Социально-исторические замечания могут быть приняты во вторую очередь. Они позволят понять, почему этот императив разграничения, который субъективно ощущается как отвращение, оставаясь универсальным, разнообразен в пространстве и во времени. Мы придерживаемся, однако, типологического рассуждения. Ритуализированные религией для данного типа тела запреты и специфические для данного субъекта конфликты нам покажутся изоморфными по отношению к запретам и конфликтам той социальной группы, в которой они реализуются. Оставляя в стороне вопрос о главенстве одного над другим (социальное не представляет субъективное точно так же, как и субъективное не представляет социальное), мы скажем, что они подчиняются, и один и другой, одной логике с одной только целью выживания как группы, так и субъекта.

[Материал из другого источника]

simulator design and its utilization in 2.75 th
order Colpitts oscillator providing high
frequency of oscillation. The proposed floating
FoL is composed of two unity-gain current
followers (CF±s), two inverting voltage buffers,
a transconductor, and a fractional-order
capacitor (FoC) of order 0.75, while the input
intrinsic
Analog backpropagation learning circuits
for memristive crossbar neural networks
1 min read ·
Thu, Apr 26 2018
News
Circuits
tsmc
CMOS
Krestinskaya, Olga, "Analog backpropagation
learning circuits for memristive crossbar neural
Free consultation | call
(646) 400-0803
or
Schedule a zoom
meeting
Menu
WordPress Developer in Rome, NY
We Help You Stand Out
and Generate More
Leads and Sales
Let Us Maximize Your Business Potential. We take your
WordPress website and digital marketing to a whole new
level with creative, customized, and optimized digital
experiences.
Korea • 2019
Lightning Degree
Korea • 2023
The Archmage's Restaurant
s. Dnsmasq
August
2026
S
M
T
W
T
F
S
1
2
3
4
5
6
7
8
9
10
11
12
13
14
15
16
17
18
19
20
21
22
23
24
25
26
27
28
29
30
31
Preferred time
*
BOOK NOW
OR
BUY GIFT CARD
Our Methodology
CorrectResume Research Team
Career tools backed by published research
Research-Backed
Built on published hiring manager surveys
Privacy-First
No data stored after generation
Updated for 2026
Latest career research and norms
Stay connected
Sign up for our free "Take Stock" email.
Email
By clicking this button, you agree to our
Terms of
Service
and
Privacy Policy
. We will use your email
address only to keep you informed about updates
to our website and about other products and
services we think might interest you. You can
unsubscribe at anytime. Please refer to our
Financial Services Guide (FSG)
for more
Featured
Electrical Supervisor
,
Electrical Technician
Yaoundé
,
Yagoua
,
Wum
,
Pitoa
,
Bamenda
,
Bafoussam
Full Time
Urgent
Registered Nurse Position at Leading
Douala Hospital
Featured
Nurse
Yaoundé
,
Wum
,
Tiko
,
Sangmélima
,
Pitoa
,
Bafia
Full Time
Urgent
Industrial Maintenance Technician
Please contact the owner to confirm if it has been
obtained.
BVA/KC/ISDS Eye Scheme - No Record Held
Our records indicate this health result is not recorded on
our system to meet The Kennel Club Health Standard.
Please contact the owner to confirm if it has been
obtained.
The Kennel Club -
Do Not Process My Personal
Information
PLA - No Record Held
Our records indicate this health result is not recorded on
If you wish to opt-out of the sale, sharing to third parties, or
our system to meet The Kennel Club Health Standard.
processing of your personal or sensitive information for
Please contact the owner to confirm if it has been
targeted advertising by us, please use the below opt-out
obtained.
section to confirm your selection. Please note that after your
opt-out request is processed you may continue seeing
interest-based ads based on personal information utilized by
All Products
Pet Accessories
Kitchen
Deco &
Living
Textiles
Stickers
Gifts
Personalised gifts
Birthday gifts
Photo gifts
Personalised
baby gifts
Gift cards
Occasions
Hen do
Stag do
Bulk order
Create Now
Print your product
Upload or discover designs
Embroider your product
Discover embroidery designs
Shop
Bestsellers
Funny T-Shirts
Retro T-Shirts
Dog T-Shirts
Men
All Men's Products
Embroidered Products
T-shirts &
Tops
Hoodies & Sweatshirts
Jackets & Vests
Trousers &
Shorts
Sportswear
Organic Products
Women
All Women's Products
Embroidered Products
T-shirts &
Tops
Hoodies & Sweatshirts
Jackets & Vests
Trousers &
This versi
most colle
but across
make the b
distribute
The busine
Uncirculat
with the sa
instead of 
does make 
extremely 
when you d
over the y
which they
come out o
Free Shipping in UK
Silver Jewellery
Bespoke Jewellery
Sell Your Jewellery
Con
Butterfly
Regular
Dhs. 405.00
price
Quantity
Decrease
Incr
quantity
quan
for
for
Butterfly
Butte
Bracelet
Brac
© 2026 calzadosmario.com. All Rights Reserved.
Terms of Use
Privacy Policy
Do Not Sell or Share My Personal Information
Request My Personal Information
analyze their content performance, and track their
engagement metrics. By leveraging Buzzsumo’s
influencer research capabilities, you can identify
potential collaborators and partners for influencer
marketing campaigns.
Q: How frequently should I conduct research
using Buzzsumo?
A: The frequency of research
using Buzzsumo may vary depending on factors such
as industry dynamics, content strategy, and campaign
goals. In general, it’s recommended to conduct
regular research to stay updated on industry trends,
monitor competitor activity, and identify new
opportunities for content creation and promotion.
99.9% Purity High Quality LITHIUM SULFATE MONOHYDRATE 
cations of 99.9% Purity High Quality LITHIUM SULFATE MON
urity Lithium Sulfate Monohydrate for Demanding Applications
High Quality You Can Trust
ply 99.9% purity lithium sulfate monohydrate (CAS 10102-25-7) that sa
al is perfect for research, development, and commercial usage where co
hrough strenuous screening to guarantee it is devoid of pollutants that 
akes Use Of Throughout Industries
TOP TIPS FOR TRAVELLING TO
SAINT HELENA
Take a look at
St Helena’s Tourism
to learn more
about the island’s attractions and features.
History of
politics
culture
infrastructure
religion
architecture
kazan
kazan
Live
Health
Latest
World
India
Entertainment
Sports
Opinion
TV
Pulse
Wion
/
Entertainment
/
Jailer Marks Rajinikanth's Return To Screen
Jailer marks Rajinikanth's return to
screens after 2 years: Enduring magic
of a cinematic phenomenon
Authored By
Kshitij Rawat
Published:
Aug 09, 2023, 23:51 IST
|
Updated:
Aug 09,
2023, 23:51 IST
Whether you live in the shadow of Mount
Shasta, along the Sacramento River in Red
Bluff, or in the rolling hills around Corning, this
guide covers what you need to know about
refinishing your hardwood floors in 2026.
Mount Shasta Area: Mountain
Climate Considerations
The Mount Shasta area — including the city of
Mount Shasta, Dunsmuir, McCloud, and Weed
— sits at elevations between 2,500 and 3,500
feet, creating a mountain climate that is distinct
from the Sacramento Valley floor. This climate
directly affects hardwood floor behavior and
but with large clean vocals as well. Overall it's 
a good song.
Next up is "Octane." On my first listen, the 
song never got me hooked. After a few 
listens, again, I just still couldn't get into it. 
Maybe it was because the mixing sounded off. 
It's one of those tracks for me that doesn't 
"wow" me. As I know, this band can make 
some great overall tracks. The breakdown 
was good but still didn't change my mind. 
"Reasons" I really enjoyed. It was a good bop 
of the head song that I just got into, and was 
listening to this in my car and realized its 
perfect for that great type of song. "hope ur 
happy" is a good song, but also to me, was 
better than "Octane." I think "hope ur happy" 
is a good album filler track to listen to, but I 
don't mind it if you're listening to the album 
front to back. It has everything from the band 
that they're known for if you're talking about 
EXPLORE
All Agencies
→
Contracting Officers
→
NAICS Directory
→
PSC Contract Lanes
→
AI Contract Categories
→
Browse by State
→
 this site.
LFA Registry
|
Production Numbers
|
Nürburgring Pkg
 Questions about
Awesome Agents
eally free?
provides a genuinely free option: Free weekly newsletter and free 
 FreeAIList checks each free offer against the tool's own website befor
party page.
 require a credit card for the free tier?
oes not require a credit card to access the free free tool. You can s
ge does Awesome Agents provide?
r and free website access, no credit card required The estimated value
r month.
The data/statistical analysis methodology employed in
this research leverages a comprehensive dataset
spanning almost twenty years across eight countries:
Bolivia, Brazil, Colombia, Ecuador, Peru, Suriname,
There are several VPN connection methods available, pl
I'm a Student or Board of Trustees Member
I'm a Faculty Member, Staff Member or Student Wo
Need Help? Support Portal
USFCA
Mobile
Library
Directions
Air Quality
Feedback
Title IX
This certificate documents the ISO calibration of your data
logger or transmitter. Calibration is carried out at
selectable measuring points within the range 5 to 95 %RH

Наше рассуждение коснется области антропологии и антропологического анализа, имея ввиду глубинную психосимволическую организацию: общая логическая детерминированность, которая поддерживает антропологические различия (социальные структуры, правила брака, религиозные обряды) и которая свидетельствует о специфической организации говорящего субъекта, какими бы ни были его исторические проявления. Организация, которую в итоге раскрывают у наших современников психоанализ и семантический анализ. Этот ход, как нам кажется, вписывается в общую линию фрейдистского использования данных антропологии. Он неизбежно немного разочарует эмпирически настроенного этнолога. Он не обходится без популяризации, ядро которой, составленное из повседневности и субъективного опыта той, кто пишет, проецируется на данные, взятые из жизни других культур, не столько для того, чтобы оправдаться, сколько для того, чтобы сделать их ясными с помощью интерпретации, чему они, естественно, сопротивляются.
Изучая более пристально позор, как это делала Мэри Дуглас, можно утверждать следующее. Прежде всего, нечистота — не качество как таковое, но приписывается только тому, что соотносится с границей и представляет собой отброшенный от этой границы объект, другую ее сторону, край [89] .
Вещество, исходящее из этих отверстий (тела), совершенно очевидно, — маргинально. Слюна, кровь, молоко, моча, экскременты, слезы, переходят границу тела […]. Ошибкой будет считать границы тела отличными от других пределов. [90]
89
Une marge — все коннотации, связанные с маргинальностью.
90
Duglas Mary. De la souillure. Paris; Maspero, 1971. P. 137.